• **DATA SHOWN**
+ + + +
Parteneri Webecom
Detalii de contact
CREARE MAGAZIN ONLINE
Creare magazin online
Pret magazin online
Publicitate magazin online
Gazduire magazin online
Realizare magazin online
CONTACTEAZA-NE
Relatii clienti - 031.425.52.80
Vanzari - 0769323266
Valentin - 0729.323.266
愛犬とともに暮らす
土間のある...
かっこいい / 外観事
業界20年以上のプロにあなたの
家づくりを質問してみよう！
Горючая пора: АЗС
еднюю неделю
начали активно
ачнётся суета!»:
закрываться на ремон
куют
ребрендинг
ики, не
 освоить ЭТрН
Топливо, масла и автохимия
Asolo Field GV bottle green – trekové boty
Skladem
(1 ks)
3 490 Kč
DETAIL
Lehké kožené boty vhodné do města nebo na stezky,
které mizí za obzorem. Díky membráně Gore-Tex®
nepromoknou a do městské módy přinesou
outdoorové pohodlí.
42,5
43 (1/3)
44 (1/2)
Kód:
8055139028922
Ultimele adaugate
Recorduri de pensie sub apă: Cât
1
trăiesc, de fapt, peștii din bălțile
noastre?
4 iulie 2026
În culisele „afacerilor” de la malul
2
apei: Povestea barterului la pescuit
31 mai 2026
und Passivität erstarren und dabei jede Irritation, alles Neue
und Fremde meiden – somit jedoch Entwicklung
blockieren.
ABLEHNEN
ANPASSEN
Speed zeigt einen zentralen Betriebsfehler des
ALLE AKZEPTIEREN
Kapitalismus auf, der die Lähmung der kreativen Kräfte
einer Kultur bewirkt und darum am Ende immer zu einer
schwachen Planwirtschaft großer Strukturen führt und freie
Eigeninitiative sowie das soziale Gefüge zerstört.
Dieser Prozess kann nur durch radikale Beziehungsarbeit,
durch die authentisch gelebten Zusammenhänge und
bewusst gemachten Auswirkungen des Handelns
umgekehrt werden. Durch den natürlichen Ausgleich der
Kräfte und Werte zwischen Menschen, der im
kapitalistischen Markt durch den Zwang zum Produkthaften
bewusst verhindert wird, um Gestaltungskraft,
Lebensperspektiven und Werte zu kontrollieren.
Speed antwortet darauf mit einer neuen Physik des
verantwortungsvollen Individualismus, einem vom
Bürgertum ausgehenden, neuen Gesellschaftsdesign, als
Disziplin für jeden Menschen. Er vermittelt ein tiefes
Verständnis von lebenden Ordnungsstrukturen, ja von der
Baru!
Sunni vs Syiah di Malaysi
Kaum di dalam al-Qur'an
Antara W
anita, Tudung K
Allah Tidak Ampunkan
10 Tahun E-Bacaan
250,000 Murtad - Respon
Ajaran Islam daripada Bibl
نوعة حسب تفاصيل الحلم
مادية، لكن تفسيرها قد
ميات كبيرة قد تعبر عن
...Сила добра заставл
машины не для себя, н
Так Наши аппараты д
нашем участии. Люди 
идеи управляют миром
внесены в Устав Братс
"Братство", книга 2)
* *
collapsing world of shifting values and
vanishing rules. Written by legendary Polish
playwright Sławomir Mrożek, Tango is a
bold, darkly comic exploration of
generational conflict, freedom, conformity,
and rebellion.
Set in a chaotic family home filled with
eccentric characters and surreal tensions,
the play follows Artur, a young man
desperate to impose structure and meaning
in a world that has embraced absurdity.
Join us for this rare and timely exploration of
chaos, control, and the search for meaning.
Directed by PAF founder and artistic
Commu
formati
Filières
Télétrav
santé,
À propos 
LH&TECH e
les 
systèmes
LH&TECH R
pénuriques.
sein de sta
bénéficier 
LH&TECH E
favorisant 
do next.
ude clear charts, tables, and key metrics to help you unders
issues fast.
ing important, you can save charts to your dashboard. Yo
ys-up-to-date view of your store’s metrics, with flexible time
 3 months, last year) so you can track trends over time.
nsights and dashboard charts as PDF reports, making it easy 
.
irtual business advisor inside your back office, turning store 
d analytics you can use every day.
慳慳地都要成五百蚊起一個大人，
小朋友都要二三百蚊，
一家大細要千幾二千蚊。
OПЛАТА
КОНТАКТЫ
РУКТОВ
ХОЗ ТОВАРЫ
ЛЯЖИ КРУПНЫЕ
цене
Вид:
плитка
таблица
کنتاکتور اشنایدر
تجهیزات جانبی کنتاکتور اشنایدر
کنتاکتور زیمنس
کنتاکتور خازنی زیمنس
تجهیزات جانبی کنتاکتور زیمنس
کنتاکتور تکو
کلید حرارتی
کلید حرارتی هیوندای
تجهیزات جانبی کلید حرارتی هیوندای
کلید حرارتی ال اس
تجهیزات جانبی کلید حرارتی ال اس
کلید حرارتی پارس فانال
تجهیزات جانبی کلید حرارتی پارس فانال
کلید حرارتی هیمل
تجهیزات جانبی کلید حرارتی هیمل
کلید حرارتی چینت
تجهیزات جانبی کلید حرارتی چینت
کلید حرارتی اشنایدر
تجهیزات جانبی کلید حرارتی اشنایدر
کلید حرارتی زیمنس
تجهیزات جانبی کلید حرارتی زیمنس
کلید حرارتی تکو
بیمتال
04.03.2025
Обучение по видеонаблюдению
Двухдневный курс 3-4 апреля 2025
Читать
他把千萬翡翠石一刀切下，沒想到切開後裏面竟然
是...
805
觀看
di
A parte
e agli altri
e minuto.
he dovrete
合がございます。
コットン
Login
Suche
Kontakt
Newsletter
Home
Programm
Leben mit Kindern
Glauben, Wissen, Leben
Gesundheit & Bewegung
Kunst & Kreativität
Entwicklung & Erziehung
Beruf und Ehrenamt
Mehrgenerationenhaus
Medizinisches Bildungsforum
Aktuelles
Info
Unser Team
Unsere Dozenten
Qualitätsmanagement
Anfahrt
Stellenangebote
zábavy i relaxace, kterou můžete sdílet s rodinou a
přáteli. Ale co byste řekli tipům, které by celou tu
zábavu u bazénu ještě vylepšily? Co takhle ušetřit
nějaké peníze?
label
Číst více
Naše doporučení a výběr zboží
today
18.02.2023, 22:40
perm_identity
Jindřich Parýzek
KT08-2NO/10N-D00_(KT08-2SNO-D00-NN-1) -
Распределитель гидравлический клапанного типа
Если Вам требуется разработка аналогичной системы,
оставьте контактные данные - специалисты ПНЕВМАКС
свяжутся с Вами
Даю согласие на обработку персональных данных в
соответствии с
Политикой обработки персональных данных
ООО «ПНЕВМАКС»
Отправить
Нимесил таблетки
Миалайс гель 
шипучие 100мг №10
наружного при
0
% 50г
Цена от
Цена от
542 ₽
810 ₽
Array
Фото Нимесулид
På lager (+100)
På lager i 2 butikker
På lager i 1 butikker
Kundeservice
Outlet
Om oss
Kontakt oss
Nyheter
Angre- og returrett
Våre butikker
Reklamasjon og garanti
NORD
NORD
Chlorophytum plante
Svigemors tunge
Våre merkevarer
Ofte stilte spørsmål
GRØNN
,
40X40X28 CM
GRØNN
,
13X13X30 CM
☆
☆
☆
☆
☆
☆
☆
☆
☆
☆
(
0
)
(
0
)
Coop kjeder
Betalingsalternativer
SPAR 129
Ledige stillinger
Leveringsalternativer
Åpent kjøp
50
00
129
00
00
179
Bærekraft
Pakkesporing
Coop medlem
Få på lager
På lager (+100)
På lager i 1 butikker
+ + + +
How many of the lines in the records above include the word "چینت"? State that number alone.

2